Blog

How Accurate Is Your Drive Time Data?

RoutingProduct and APINewsDrivingComparisonGooglePerformanceHEREMapbox
charlie tindal

charlie tindal

Contents

Introducing TravelTime’s drive time benchmarking tool

Every location API claims to be accurate. Almost none of them show you the numbers.

We got tired of that. So, we built something new: a public benchmarking tool that scores TravelTime against TomTom, HERE, Mapbox, Valhalla and OSRM, on the same routes, with the same formulas, on one page.

Including the breakdowns where we don’t come first. Stupid? Maybe. Transparent? Definitely.

It’s live now at traveltime.com/accuracy/benchmarks.

Calculating the drive time comparisons

We sampled randomised origin-destination pairs in several regions across the globe and queried each one at three departure times (05:00, 13:00 and 17:00) through six APIs plus Google.

These routes span busy city centres, open rural roads, and everywhere in between. This ensures the routing engines are tested over a wide variety of traffic conditions and road networks.

After filtering out bad map-snaps, restricted-road artefacts, and routes that any provider (Google included) couldn’t return, we were left with a set of clean routes. Every statistic on the page comes from applying the same formulas to this dataset.

We use Google’s predicted travel time as the reference point. Not because it’s perfect, but because it’s the closest thing the industry has to a shared ground truth, and it’s the benchmark everyone is implicitly measured against anyway.

What the data shows

The drive time accuracy benchmark currently spans six countries including the US, UK, and Australia, with more of our supported countries being continuously added.

Key takeaways

In the US, our largest dataset, TravelTime is the most accurate provider tested. The headline number is RMSE (root-mean-square error), a measure of the typical difference between a provider’s prediction and Google’s. Lower is better, and on the full US dataset, TravelTime has the lowest error of any provider – less than half the error of the open-source engines.

RMSE by drive time provider on the US dataset
RMSE by provider on the US dataset (lower is better).

Across the other regions, we sit in the leading group alongside TomTom and HERE and comfortably ahead of Mapbox, Valhalla and OSRM. TomTom, with its proprietary traffic dataset, is the engine to beat outside the US.

Look past the headline ranking and several things hold up consistently.

In every region we tested, TravelTime comfortably outperforms Mapbox and the open-source engines, Valhalla and OSRM – often by a two-to-three-times margin on error.

TravelTime performs consistently throughout the day due to strong traffic modelling, as well as across different geographies.
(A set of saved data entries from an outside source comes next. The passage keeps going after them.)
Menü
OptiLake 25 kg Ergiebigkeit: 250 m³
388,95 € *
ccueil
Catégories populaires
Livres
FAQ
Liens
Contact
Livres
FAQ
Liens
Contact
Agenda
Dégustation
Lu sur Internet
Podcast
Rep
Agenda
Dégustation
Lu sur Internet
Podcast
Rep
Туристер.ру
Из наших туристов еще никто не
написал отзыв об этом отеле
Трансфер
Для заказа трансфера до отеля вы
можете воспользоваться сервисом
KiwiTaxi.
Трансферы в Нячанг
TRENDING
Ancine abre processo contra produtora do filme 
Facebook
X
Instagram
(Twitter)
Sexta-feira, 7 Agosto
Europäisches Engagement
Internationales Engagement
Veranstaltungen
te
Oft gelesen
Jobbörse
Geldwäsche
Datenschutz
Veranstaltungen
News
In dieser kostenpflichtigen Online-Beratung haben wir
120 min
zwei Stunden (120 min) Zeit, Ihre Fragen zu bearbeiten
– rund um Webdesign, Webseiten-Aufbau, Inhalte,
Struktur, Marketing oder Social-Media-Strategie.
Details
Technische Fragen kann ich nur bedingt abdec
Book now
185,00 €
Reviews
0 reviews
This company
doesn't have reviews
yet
We’re also among the most even-handed on bias: TravelTime neither systematically over- nor under-quotes, unlike other providers.
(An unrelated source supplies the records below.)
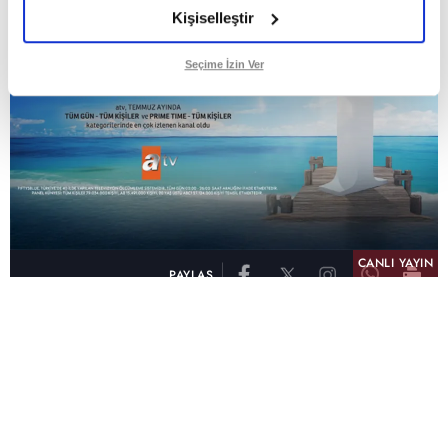
Kişiselleştir
Seçime İzin Ver
CANLI YAYIN
PAYLAŞ
atv, Türkiye'nin en çok izlenen televizyon kanalı
olma unvanını son 10 yıldır elinde tutmaya
devam ediyor. Fifty5 Blue Temmuz 2026
verilerine göre atv, Tüm Gün – Tüm Kişiler ve
Prime Time – Tüm Kişiler kategorilerinde ayı
birinci sırada tamamlayarak zirvedeki yerini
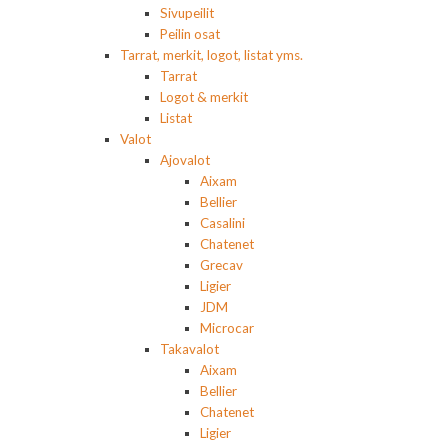
Sivupeilit
Peilin osat
Tarrat, merkit, logot, listat yms.
Tarrat
Logot & merkit
Listat
Valot
Ajovalot
Aixam
Bellier
Casalini
Chatenet
Grecav
Ligier
JDM
Microcar
Takavalot
Aixam
Bellier
Chatenet
Ligier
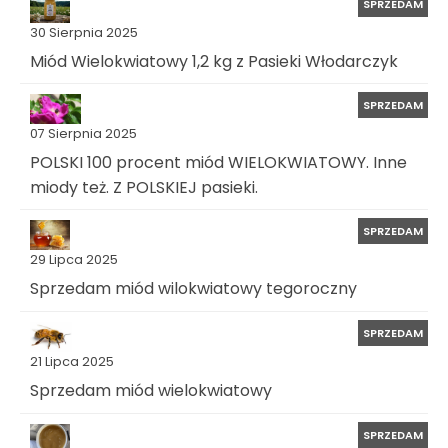
SPRZEDAM
30 Sierpnia 2025
Miód Wielokwiatowy 1,2 kg z Pasieki Włodarczyk
SPRZEDAM
07 Sierpnia 2025
POLSKI 100 procent miód WIELOKWIATOWY. Inne
miody też. Z POLSKIEJ pasieki.
SPRZEDAM
29 Lipca 2025
Sprzedam miód wilokwiatowy tegoroczny
SPRZEDAM
21 Lipca 2025
Sprzedam miód wielokwiatowy
SPRZEDAM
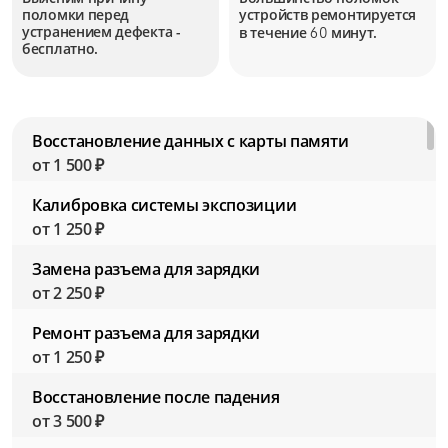
поломки перед
устройств
ремонтируется
устранением дефекта -
в течение
минут.
60
бесплатно.
Восстановление данных с карты памяти
от 1 500 ₽
Калибровка системы экспозиции
от 1 250 ₽
Замена разъема для зарядки
от 2 250 ₽
Ремонт разъема для зарядки
от 1 250 ₽
Восстановление после падения
от 3 500 ₽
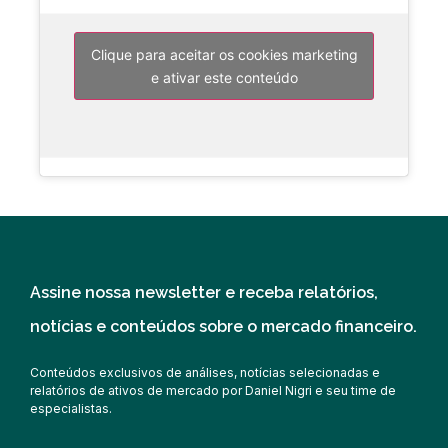
Clique para aceitar os cookies marketing
e ativar este conteúdo
Assine nossa newsletter e receba relatórios,
notícias e conteúdos sobre o mercado financeiro.
Conteúdos exclusivos de análises, notícias selecionadas e
relatórios de ativos de mercado por Daniel Nigri e seu time de
especialistas.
Why this matters if you’re building with a routing API

Accuracy isn’t a bragging right for tech companies. If you’re powering marketplace search, logistics, network modelling, field-service dispatch, or recruitment matching, a travel time estimate that’s quietly off can lead to serious problems.

While we’re confident our benchmarking is correct – we’ve called each of the APIs, paid the bills, and run the models – we invite you to run your own too.

Get a free TravelTime API trial key here.

Accuracy is necessary – but it isn’t the whole decision

Here’s the thing a benchmarking tool can’t show you: accuracy is only one axis, and on its own it rarely decides which API a team actually ships with. By the time you’re in production, several other things tend to matter just as much.

Performance at scale

An API response that’s accurate but slow doesn’t help when you’re computing a matrix of thousands of origins against thousands of destinations in real time for a property search, a logistics plan, or large-scale location scoring, for example.

TravelTime is engineered for exactly that kind of workload, where the question isn’t “how fast is one route” but “how fast are a million.” You can see the performance methodology here.

Caching and data rights

This one can rule out providers before accuracy is even on the table. Several of the big location platforms restrict how long you can store or cache their results (and whether you can cache at all). This makes a lot of analytical and batch use cases legally awkward or outright non-viable.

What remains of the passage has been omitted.